YOUR ASSIGNMENT: Could you filter the records below down to the lines that include the word "data"?

---------- MATERIAL FOR THIS TASK

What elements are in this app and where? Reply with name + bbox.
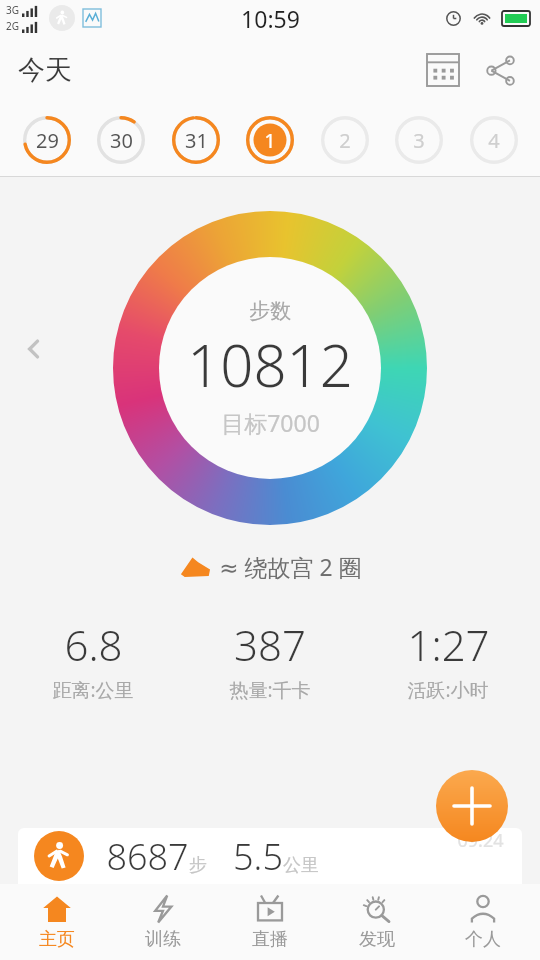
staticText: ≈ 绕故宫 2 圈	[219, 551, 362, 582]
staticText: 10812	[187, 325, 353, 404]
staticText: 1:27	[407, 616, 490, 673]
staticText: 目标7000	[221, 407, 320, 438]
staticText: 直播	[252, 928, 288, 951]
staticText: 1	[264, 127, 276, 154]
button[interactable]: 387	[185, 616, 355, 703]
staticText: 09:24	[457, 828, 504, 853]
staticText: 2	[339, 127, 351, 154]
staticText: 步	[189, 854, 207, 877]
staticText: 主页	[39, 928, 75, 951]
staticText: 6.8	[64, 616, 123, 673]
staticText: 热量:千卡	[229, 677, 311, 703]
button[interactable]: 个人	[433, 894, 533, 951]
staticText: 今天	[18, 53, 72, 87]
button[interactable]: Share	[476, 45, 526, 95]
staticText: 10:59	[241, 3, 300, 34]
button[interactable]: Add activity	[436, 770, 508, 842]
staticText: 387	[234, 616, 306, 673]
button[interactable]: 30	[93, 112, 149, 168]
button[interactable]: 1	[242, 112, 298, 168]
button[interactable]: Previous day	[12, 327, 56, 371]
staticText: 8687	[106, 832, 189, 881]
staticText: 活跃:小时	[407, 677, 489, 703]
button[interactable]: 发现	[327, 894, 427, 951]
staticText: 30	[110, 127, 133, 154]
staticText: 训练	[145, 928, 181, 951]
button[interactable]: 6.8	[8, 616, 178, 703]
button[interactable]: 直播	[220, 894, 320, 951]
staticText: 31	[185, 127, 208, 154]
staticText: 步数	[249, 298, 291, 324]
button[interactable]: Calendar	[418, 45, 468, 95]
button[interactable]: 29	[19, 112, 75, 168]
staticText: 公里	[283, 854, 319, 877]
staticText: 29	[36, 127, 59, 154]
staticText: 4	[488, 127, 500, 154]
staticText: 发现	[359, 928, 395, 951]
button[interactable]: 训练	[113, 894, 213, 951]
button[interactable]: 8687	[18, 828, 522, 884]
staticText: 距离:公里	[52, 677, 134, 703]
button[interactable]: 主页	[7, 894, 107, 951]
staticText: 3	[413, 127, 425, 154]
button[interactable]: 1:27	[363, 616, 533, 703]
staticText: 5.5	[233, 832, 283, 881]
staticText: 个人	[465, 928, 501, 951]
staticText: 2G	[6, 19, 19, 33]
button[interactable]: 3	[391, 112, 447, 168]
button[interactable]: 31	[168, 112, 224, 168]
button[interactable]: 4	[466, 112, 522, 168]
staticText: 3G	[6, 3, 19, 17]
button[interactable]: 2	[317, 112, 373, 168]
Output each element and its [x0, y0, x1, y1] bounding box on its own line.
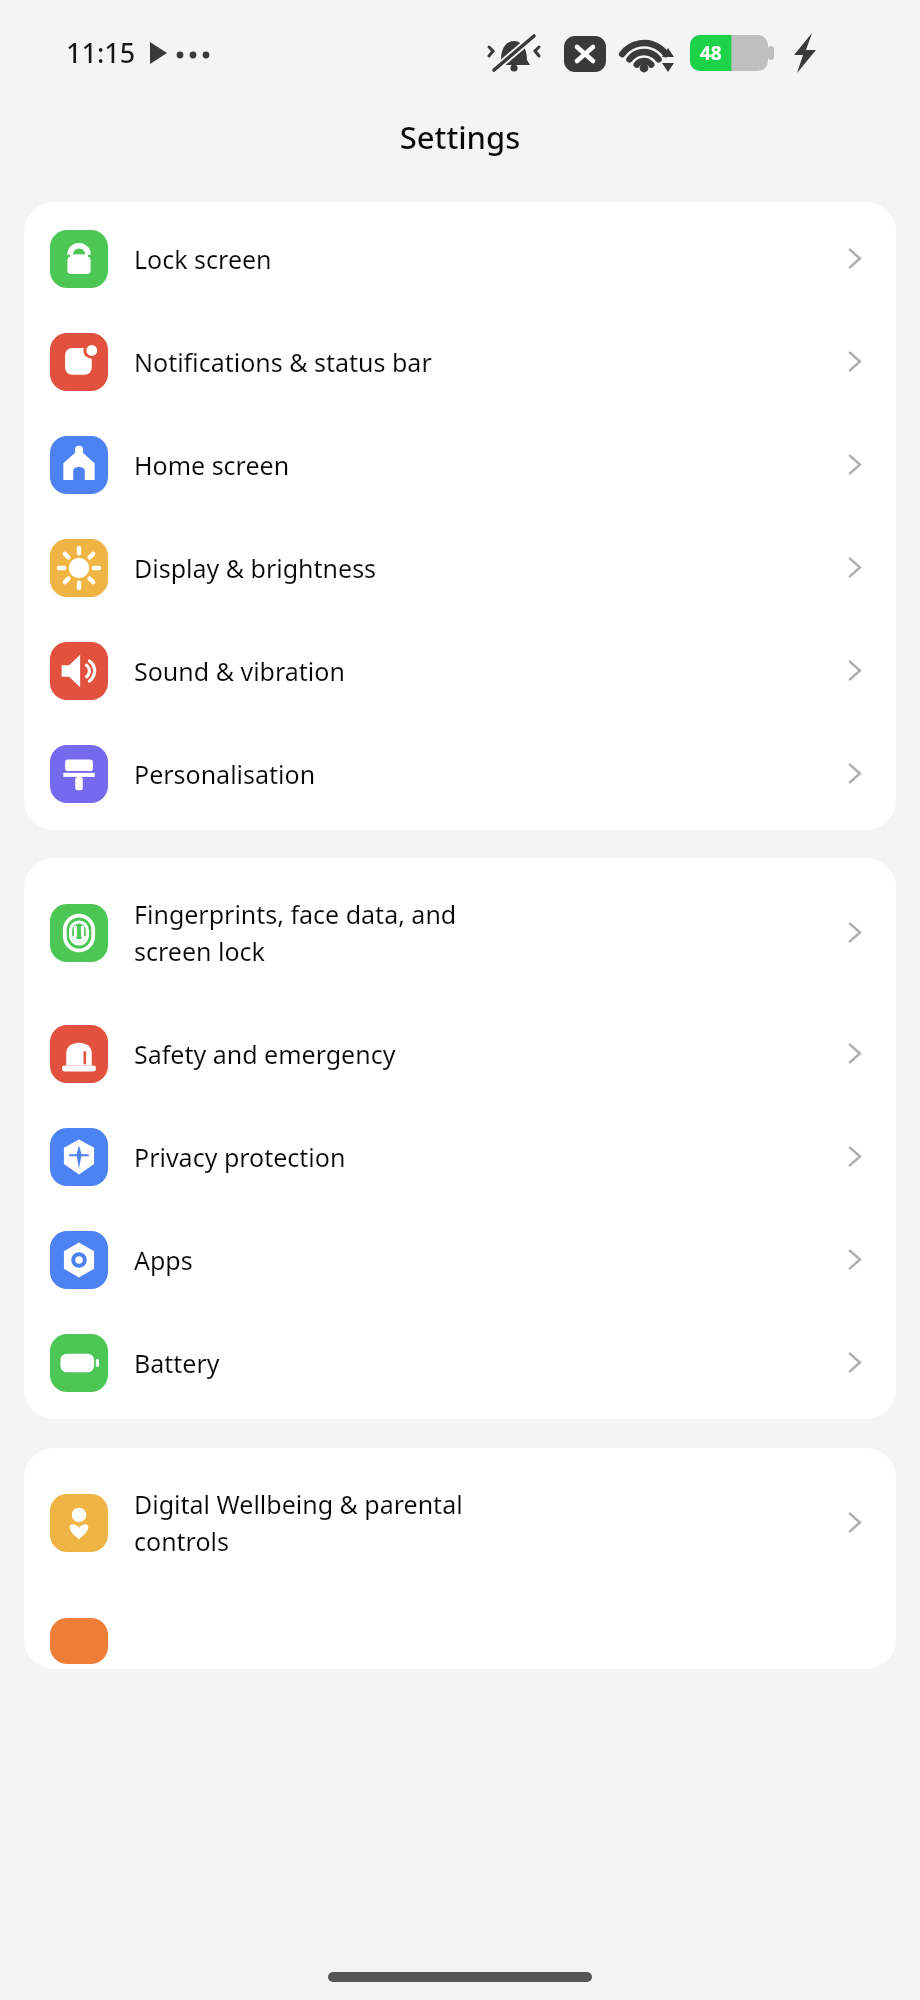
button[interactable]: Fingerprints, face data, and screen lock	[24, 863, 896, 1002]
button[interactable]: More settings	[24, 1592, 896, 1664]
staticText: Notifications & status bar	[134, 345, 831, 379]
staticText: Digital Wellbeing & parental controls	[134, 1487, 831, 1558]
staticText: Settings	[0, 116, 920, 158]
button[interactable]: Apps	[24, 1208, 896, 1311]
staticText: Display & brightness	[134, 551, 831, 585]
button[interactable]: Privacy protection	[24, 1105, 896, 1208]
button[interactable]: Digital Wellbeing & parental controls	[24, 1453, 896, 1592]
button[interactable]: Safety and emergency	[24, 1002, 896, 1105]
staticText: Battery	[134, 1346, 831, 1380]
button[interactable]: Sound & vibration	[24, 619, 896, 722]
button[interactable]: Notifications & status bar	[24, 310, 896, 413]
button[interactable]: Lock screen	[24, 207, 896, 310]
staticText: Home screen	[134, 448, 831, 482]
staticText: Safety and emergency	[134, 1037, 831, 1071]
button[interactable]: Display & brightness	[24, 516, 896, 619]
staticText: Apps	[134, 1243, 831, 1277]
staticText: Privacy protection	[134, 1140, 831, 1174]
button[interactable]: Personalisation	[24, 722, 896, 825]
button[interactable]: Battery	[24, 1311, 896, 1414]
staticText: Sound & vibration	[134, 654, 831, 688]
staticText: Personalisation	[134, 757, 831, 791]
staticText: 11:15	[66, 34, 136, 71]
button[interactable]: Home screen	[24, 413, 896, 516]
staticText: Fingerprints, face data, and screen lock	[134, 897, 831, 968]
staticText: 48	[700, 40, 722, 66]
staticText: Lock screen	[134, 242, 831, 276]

--------------------

SOLVED EXERCISE:
button[interactable]: Fingerprints, face data, and screen lock	[24, 863, 896, 1002]
staticText: Fingerprints, face data, and screen lock	[134, 897, 831, 968]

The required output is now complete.